Cause and Effect in European Politics and Law

EP: Iceland's EU membership will help the Union geopolitically

Adelina Marini, July 10, 2010

The European Parliament endorsed on Wednesday a resolution, welcoming the decision of the European Council from June 17 giving Iceland a green light to start EU accession negotiations. According to the rapporteur of the resolution, the Romanian MEP Cristian Dan Preda (EPP), Iceland's membership to the European Union will help the Union play a more active role in the Arctic region. In the same time, the MEPs insist the dispute about payment of compensations to the governments of Britain and the Netherlands, because of the bankrupt bank Icesave, to be solved on a bilateral basis.

Beside this Iceland should stop whaling and withdraw all of its objections, filed with the International Whaling Committee.

The details

The recommendation Iceland to solve its bilateral issues with Britain and the Netherlands with regard to Icesave, is based on an official letter from May 26 2010 of the Surveillance Authority of the European Free Trade Association. According to the letter, "Iceland is obliged to ensure payment of the minimum compensation to Icesave depositors in the United Kingdom and the Netherlands". In a referendum on March 6, 2010 the Icelanders rejected the plan for payments after the bankruptcy of Icesave.

The problem with the bank is that a lot of Dutch and British depositors, whose savings were guaranteed by the governments, respectively of the Netherlands and Britain. Last week the Ministry of Finance of Iceland announced that the trilateral negotiations between the governments of Iceland, Britain and the Netherlands had started. The talks were frozen on March 5 on the eve of the referendum. The results of the new round of talks are still not available.

With regard to fisheries, the MEPs admit that Iceland manages in a responsible and sustainable way its marine resources but insist the country to endorse the European Common Fisheries Policy in order to achieve mutual satisfactory solution, based on the best practices and protecting the interests both of the fisheries industries and the consumers in the EU and Iceland. However, this is in a serious contradiction with Reykjavik's visions. Iceland considers the Common Fisheries Policy as ineffective and harmful to competitiveness.

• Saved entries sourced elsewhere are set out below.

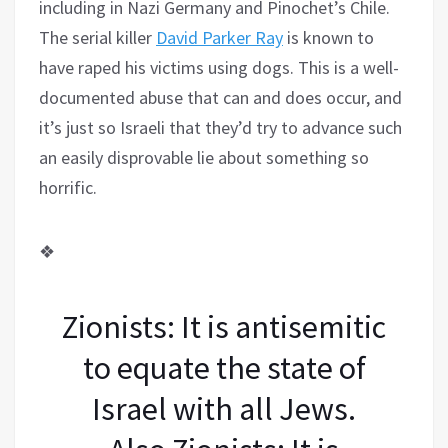
including in Nazi Germany and Pinochet’s Chile.
The serial killer
David Parker Ray
is known to
have raped his victims using dogs. This is a well-
documented abuse that can and does occur, and
it’s just so Israeli that they’d try to advance such
an easily disprovable lie about something so
horrific.
❖
Zionists: It is antisemitic
to equate the state of
Israel with all Jews.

In this sense sounds the criticism of the Green MEP, the Scot Ian Hudghton. He says that the moves to force Iceland to radically alter its approach to fisheries policy as part of its bid for EU membership, are contradictory. "The EU would do better to learn from Iceland's successful management of its marine resources rather than conforming with the current failed Common Fisheries Policy", the MEP thinks. He adds that the EU should not dictate Iceland conditions because this would be counterproductive.

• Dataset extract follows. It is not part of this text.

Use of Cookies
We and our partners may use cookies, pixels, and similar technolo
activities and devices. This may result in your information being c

According to the government of Iceland and the fisheries industries in the country, this is the sector where Iceland is doing best, given it needs no subsidies at all. Unlike the fisheries in the EU which rely mainly on the state. And regarding whaling, Iceland's main argument against an overall prohibition, is that it had introduced a reasonable policy, aimed at controlling whales' population in a sustainable, taking also care of the quantities of fish catch are also kept. According to Iceland, whaling is necessary to some extent because whales threaten fish catches, which is essential for the economy of the country.

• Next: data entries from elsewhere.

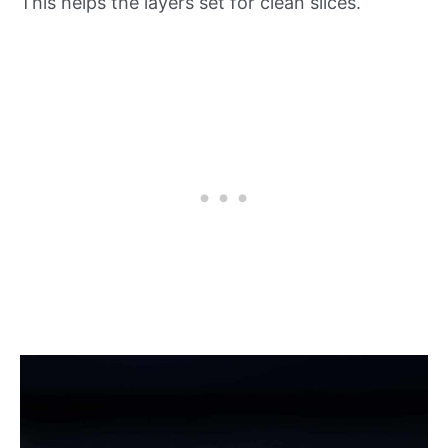
This helps the layers set for clean slices.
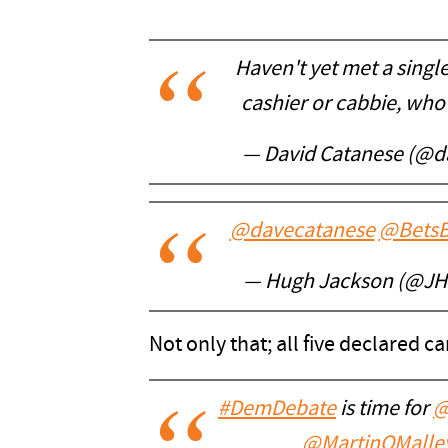
Haven't yet met a singl
cashier or cabbie, who 
— David Catanese (@d
@davecatanese
@BetsB
— Hugh Jackson (@J
Not only that; all five declared c
#DemDebate
is time for
@
@MartinOMalle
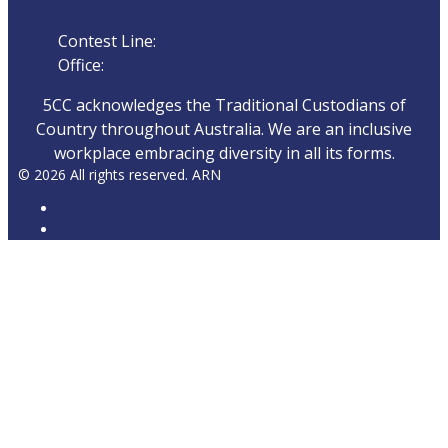
Contest Line:
08 8683 3844
Office:
08 8682 5000
5CC acknowledges the Traditional Custodians of
Country throughout Australia. We are an inclusive
workplace embracing diversity in all its forms.
© 2026 All rights reserved. ARN
ARN
iHeartRadio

And again the group of the Greens in the European Parliament supported a call in the resolution Iceland to stop whaling. "This is a great result for all those who have campaigned long and hard against whaling all over the world. This resolution sends a strong signal that if Iceland is serious about membership of the European Union, it must respect international standards", said after the vote the Finnish MEP from the group of the Greens/European Free Alliance Heidi Hautala and the Estonian representative Indrek Tarand.

And about uncertainty how serious Iceland's intentions are to join the EU, speaks the call in the resolution the country's government to initiate a broad public debate, during which a serious attention to be paid to Icelanders' concerns from EU membership. As you know from euinside's stories from Reykjavik, the society in the island country is divided on the accession issue, and the opponents of membership are prevailing so far.

The European Parliament makes in its resolution a very thorough analysis of Iceland's accession application. According to the analysis, Iceland is at an advanced stage of compliance with the requirements of 10 of the negotiating chapters and partly fulfills the requirements of 11 chapters, leaving only 12 chapters to be negotiated in full. A special attention is paid to the economic criteria and most of all - financial supervision.

No matter the disputes on fisheries which will probably be central during the accession process , it is a good news that the MEPs call on the European Commission to invite Iceland to join the current debates on the reform of the Common Agricultural Policy. Agriculture's share in the country is small and this is why it needs serious support.

In the autumn the European Commission is expected to start the obligatory screening process before the negotiations start. During this process a full review of Iceland's legislation is being made with regard to which part of it had already been harmonized with the European acquis and which not. Then the real negotiations process starts chapter by chapter, which will probably happen next year.

One of the main aims of the country is through an EU membership to secure joining the eurozone - a stage, which will for sure take much more time.